Гастев спустился в радиорубку. Радист вскочил с кресла и уступил место капитану.
— Дайте «Полоцк», — сказал Гастев, опускаясь на гнутую ручку кресла, и взял наушники. Они были теплые — нагрелись на голове радиста. Капитан посмотрел на свои руки. Указательный палец левой руки чуть заметно вздрагивал. Это не понравилось Гастеву. Он положил руки на стол, растопырив короткие в веснушках пальцы.
— Так, — сказал Гастев в микрофон, услышав голос Росомахи. — Слышу вас хорошо, Зосима Семенович. Очень хорошо слышу тебя, боцман.
Радист подсунул капитану чистый бланк для радиограммы. Он думал, что капитану надо будет что-нибудь записать, но Гастев отодвинул бумагу. Он любил бумагу и писание еще меньше, чем разговоры.
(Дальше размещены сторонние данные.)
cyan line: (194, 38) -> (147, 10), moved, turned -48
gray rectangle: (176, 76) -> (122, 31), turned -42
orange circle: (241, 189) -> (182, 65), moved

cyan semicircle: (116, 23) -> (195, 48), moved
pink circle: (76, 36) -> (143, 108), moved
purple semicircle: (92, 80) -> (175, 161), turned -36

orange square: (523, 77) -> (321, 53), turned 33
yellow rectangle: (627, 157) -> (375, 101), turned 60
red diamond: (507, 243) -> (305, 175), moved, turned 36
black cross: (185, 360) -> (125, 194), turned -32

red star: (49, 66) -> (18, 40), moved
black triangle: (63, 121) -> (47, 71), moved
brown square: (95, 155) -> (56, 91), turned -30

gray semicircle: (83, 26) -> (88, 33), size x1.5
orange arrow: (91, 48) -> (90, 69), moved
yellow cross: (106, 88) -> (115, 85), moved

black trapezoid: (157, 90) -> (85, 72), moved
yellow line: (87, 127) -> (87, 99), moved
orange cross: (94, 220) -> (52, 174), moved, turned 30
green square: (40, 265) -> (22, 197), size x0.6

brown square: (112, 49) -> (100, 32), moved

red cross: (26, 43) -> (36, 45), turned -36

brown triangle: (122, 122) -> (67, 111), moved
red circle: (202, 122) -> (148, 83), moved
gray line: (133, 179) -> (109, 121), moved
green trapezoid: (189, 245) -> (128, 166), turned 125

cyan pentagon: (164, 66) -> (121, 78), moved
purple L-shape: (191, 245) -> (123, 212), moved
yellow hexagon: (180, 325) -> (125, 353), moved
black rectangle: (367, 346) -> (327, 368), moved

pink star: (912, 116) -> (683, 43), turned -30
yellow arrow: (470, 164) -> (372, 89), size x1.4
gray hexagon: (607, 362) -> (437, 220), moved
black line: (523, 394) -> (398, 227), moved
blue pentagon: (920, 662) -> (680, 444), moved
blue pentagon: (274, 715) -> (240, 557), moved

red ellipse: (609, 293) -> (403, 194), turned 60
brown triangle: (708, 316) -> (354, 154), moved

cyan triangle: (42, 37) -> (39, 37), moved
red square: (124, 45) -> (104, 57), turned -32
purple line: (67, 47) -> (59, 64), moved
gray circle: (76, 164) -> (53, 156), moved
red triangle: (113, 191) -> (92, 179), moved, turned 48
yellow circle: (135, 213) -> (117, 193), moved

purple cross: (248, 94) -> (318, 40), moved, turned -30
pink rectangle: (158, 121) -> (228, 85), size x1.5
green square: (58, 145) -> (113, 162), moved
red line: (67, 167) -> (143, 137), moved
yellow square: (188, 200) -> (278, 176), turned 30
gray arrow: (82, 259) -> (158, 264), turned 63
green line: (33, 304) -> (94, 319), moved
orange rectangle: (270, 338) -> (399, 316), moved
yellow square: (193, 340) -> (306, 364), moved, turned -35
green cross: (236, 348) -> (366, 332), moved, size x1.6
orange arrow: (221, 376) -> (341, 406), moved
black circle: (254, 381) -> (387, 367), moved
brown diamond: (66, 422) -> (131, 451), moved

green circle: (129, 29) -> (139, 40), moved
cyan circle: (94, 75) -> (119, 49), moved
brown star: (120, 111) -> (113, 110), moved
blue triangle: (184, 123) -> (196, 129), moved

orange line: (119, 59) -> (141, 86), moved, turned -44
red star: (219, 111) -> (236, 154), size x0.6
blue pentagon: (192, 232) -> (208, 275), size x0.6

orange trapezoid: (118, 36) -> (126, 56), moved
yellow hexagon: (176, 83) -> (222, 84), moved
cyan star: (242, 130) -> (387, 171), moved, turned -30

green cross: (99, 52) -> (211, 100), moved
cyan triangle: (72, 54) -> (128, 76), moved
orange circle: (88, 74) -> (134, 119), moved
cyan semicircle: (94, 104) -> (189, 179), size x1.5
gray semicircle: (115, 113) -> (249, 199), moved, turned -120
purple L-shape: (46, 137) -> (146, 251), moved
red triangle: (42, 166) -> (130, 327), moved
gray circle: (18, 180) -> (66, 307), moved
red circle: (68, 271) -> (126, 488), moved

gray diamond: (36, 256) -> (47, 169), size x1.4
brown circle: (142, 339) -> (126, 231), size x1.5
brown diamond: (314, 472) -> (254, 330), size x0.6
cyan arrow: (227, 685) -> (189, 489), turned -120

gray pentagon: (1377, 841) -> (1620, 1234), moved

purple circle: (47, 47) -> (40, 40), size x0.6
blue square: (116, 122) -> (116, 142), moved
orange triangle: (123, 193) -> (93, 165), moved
— Да, я немного изменил курс и прибавил ход. Работаю сейчас полным ходом, Зосима, и ваше дело, пожалуй… табак, — медленно говорил Гастев, сползая с ручки кресла на сиденье. Усевшись, наконец, плотно, он снял фуражку и стал разглядывать треснувший козырек. — Ты все слышишь, Зосима Семенович?.. Так вот, лесовоз «Одесса». Тридцать восемь человек. Скоро будут на кошках у Канина. Ни одного судна, кроме нас, сейчас в Баренцевом море нет. Ты все понял? Какие у тебя соображения? Прием.
Рация молчала. Гастев смотрел на никелированный ободок микрофона и видел в нем свое лицо — длинное, изуродованное. Время тянулось, как тянется по палубе мокрый трос, цепляясь за каждую трещинку в досках. Такая пауза удивила Гастева. Он даже пожал плечами. Он верил в то, что Росомаха не станет в этой ситуации терять зря время.
— Как поняли меня? Как поняли меня? — наконец опять спросил Гастев, обеими руками раздергивая ворот ватника и бледнея. — Ты слышишь, боцман?